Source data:
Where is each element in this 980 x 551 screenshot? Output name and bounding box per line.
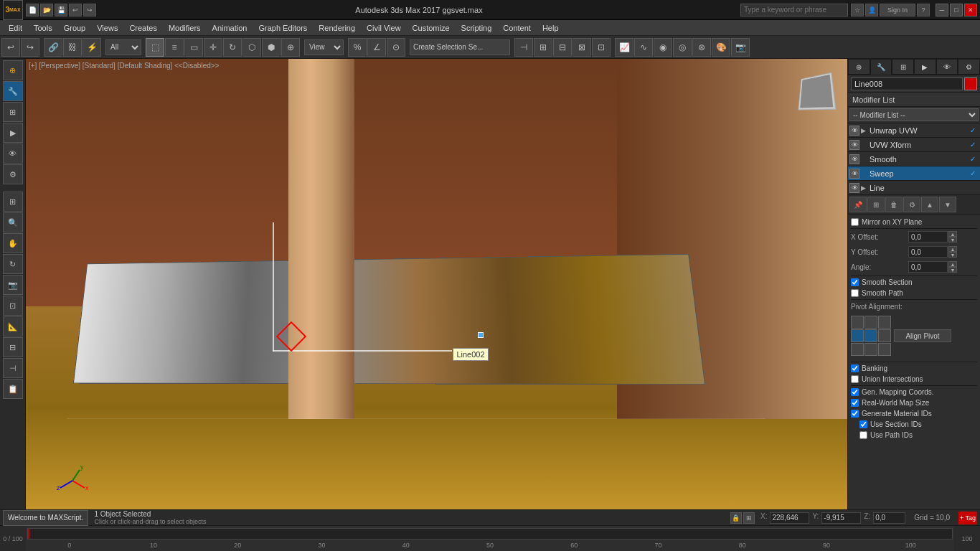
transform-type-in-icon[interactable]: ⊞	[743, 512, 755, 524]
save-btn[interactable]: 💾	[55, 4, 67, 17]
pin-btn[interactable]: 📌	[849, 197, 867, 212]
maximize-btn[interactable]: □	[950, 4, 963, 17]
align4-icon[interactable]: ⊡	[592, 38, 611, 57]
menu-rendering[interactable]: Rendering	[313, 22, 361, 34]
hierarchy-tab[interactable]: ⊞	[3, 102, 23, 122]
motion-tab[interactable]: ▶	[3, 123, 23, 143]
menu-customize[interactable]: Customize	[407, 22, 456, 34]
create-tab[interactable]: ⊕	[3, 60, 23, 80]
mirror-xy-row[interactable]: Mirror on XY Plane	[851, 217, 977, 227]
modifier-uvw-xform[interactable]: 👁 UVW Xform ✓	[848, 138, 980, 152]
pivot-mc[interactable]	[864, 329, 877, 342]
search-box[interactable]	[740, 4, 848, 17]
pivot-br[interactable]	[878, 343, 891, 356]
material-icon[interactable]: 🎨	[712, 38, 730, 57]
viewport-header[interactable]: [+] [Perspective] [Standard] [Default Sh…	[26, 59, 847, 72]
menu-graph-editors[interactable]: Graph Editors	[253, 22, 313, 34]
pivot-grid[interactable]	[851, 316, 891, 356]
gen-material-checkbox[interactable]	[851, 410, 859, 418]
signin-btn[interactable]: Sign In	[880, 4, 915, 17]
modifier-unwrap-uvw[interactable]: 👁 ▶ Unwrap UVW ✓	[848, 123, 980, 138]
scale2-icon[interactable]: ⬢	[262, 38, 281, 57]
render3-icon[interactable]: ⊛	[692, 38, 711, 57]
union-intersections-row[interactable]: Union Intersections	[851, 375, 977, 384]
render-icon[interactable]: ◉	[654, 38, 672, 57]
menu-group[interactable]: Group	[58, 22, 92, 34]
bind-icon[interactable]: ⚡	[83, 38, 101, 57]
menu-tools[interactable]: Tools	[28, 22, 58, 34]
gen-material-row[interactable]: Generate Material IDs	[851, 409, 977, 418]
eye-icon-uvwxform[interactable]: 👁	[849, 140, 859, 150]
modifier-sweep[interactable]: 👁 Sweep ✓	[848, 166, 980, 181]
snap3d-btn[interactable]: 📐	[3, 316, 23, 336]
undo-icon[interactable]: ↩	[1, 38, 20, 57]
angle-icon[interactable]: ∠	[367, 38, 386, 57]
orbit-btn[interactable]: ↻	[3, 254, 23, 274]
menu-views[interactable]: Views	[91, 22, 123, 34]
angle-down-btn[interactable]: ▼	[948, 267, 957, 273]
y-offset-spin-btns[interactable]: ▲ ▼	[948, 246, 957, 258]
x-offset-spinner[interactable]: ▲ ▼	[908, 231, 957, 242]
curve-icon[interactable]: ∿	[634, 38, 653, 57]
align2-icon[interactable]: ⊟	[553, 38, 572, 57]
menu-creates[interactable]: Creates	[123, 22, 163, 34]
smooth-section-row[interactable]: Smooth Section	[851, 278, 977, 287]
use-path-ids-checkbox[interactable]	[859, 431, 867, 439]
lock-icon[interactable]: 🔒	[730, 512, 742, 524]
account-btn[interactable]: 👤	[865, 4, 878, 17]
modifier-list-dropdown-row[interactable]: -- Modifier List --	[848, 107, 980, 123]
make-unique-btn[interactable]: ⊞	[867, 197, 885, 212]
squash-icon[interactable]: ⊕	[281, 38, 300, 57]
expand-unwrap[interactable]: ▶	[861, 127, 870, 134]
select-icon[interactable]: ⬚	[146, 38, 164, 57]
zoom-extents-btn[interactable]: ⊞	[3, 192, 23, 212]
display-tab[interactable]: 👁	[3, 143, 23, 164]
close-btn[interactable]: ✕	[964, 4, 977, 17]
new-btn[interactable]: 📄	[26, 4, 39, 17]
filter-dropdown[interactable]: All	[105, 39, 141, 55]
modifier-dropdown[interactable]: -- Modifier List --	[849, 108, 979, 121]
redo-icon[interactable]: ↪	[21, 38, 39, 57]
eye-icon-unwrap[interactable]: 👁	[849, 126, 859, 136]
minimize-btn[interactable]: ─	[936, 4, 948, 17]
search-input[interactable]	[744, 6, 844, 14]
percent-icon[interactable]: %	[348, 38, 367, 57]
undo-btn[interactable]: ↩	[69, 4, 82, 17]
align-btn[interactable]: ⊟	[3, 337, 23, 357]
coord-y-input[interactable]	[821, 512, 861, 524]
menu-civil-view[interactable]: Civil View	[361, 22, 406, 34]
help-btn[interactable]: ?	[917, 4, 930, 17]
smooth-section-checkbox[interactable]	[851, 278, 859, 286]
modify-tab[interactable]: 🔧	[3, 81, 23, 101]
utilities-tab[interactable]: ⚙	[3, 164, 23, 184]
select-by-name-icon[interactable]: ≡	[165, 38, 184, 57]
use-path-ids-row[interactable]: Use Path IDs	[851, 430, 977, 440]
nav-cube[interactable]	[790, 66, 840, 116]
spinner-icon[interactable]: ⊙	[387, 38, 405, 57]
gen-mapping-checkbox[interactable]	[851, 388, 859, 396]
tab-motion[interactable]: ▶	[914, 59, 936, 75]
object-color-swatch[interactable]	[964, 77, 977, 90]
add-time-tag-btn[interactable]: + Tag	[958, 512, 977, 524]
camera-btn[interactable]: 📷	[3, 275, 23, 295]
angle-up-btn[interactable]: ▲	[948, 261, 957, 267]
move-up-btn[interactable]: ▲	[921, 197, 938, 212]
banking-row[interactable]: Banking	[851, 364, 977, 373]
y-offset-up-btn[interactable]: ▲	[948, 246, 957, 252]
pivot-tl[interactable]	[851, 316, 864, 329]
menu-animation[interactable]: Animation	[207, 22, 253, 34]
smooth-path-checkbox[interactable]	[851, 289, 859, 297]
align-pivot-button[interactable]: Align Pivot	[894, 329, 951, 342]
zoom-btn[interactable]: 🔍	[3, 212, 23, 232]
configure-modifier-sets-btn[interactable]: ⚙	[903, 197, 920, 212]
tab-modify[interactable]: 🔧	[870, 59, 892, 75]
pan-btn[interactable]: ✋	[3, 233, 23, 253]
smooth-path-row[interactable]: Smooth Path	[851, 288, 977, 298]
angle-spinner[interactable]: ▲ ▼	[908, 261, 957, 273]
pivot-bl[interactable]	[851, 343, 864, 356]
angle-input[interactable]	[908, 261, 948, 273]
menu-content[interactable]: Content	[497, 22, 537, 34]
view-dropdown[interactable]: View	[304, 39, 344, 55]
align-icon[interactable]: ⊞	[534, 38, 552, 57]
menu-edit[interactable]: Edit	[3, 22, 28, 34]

• _Task requirements_
Search the data for "dropdown" and list every line in which it occurs.

• _Result of this exercise_
modifier-list-dropdown-row[interactable]: -- Modifier List --	[848, 107, 980, 123]
filter-dropdown[interactable]: All	[105, 39, 141, 55]
modifier-dropdown[interactable]: -- Modifier List --	[849, 108, 979, 121]
view-dropdown[interactable]: View	[304, 39, 344, 55]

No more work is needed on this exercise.